__Exercise inputs__.
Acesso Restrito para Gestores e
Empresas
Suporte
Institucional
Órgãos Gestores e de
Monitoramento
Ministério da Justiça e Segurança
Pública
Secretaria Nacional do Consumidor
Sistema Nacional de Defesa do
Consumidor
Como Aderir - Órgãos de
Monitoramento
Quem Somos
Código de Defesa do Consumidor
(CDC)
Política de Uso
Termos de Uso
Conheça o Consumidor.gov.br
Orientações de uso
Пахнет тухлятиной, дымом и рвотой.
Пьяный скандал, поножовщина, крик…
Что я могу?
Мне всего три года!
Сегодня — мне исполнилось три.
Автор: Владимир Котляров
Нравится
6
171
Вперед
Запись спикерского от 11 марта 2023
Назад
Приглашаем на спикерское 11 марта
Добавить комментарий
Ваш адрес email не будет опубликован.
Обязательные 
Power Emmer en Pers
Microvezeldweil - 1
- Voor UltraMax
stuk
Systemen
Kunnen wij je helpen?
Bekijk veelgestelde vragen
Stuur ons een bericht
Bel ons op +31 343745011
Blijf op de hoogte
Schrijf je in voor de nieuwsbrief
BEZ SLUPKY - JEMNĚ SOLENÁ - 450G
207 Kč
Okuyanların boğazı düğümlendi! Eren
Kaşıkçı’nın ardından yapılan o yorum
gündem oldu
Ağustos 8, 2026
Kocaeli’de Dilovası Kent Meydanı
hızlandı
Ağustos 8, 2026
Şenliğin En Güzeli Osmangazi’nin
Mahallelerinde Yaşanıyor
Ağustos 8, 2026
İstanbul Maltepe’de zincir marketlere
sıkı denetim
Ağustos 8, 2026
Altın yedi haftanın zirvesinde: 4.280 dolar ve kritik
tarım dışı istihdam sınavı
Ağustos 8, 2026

==

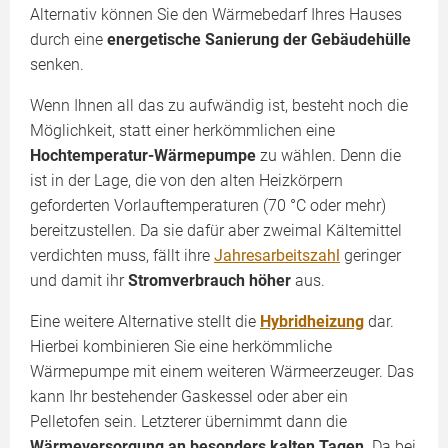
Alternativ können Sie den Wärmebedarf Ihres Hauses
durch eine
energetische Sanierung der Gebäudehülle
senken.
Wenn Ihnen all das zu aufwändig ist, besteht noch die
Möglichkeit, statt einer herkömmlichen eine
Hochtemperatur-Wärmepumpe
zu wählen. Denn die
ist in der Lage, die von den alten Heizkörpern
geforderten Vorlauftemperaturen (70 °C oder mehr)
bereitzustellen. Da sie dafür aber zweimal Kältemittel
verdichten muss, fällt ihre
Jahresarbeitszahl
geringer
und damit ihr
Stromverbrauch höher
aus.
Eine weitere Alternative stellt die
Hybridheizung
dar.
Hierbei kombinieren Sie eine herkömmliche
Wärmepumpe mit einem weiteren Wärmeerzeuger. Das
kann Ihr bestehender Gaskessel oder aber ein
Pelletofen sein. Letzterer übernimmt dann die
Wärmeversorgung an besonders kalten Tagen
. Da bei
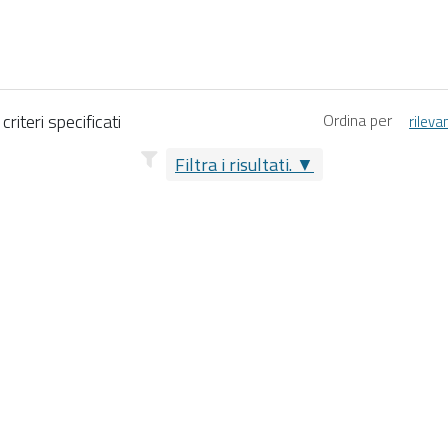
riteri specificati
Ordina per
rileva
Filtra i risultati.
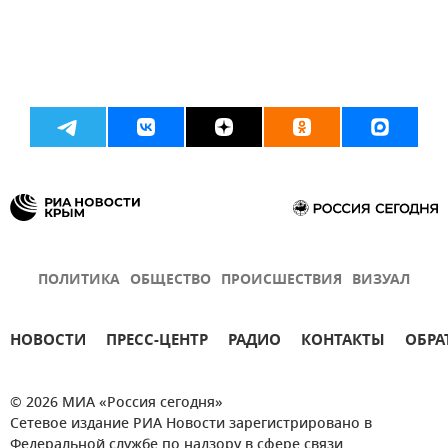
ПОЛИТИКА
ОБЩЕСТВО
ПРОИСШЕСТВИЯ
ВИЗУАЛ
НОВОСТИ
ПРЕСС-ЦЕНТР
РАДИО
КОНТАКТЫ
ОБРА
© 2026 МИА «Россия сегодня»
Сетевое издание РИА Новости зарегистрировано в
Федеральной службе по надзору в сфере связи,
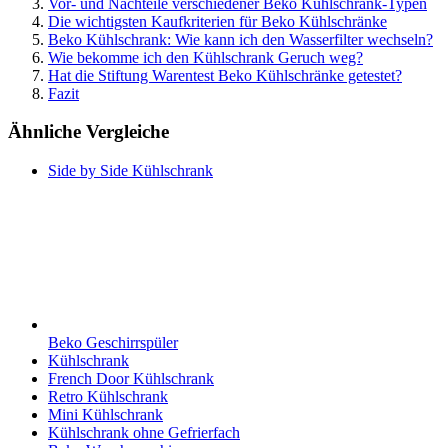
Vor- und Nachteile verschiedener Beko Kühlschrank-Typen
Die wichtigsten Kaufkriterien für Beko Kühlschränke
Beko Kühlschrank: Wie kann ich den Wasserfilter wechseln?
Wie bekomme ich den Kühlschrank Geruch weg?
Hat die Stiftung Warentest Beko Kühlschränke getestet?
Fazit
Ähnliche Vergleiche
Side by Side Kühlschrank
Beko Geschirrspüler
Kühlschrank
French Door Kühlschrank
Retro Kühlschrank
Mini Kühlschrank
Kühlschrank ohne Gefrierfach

__Exercise goal__. Those lines above that contain the string "oder" should be returned.

__Written response__.
geforderten Vorlauftemperaturen (70 °C oder mehr)
kann Ihr bestehender Gaskessel oder aber ein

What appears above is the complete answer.